Como todo el mundo sabe, con 35 años se había retirado del cine para comenzar una nueva vida de anacoreta en Nueva York. Vivía en un enorme apartamento con una vista al East River que le recordaba a su Estocolmo natal, y allí su famoso deseo de que le dejaran estar sola se había hecho realidad hasta tal punto que entre sus vecinos regía la norma no escrita de evitar su mirada cuando se la encontraban en el edificio. Era alérgica a la curiosidad que los demás tenían de ella: cuando en los años cincuenta un periodista británico del diario The Daily Mail se la encontró y, con la intención de entrevistarla, empezó a decirle “Me estaba preguntando…”, ella le cortó diciendo “¿Por qué preguntarse nada?” y se marchó. La reclusa más famosa del siglo XX, sin embargo, no siempre se confinaba en su apartamento, y mientras las fuerzas se lo permitieron había días que caminaba hasta 17 kilómetros.

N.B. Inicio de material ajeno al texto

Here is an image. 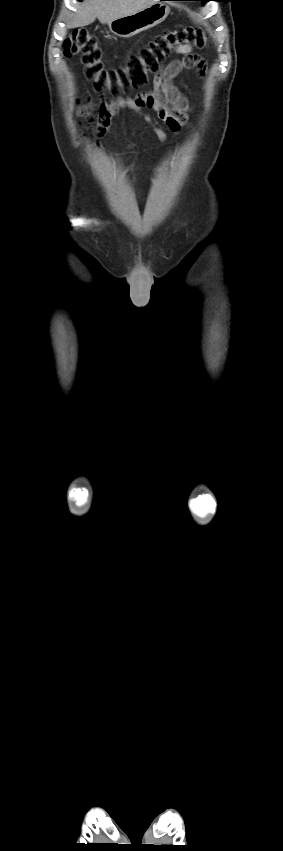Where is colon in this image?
Segmentation results:
<instances>
[{"mask_svg": "<svg viewBox=\"0 0 283 851\" xmlns=\"http://www.w3.org/2000/svg\"><path fill=\"white\" fill-rule=\"evenodd\" d=\"M209 41L206 33L197 28L175 26L157 34L126 67L114 70L104 68L102 52L97 38L86 30L74 31L63 44L67 57L80 54L85 75L96 92L108 89L112 93L127 91L147 82V73H157L169 55L180 47L204 48Z\"/></svg>", "mask_w": 283, "mask_h": 851, "instance_id": "obj_1", "label": "colon"}]
</instances>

Lo hacía a paso ligero, escondida tras sus gafas de sol, y muchas veces se limitaba a seguir la dirección que llevaba la persona que iba delante suyo. “No podría sobrevivir aquí si no caminara. No podría estar veinticuatro horas en este apartamento”, le dijo en una ocasión a un conocido. “Salgo y miro a los seres humanos. A la gente la polución le está matando. Todos están pálidos y arrugados. Me miro en el espejo y me pregunto, ‘¿Tú también estás así?’ Y tengo que contestar: Sí”. Otras veces, incluso iba a restaurantes de moda, donde pedía que le dieran la peor mesa, aunque lo habitual era que se fuera de compras a las galerías de arte de Madison Avenue. El coleccionismo de cuadros era su manera favorita de gastarse la fortuna que había amasado durante sus años en Hollywood: en su apartamento tenía pinturas de Renoir, de Pierre Bonnard, de Robert Delaunay…
En cuanto a su vida social, siguió frecuentando a amigos como el fotógrafo Cecil Beaton, uno de sus novios de juventud, o la baronesa Cecile de Rothschild, con quien solía hacer viajes a Europa protegida con distintos seudónimos: Jane Smith, Joan Gustafsson, Harriet Brown. Un verano, también disfrutó del yate de Aristóteles Onassis con su amiga Jacky Kennedy, quien en sus últimos años de vida intentó convencerla -no tuvo éxito- para que escribiera sus memorias en la editorial Doubleday, donde Jackie trabajaba. En 1963, Garbo incluso aceptó asistir a una cena secreta en la Casa Blanca con el presidente John F. Kennedy y su esposa. Lo normal sin embargo era que rechazara cualquier invitación que le hicieran. “¿Cómo voy a saber si tendré hambre el lunes?”, le contestó una vez al letrista Howard Dietz cuando este le propuso ir a cenar ese día de la semana.
Tampoco sabía Garbo qué le veía de especial la gente. “Nací. Tuve una madre y un padre. Viví en una casa. Crecí como cualquier persona”, había declarado a una revista en 1938. “¿Qué importa?”.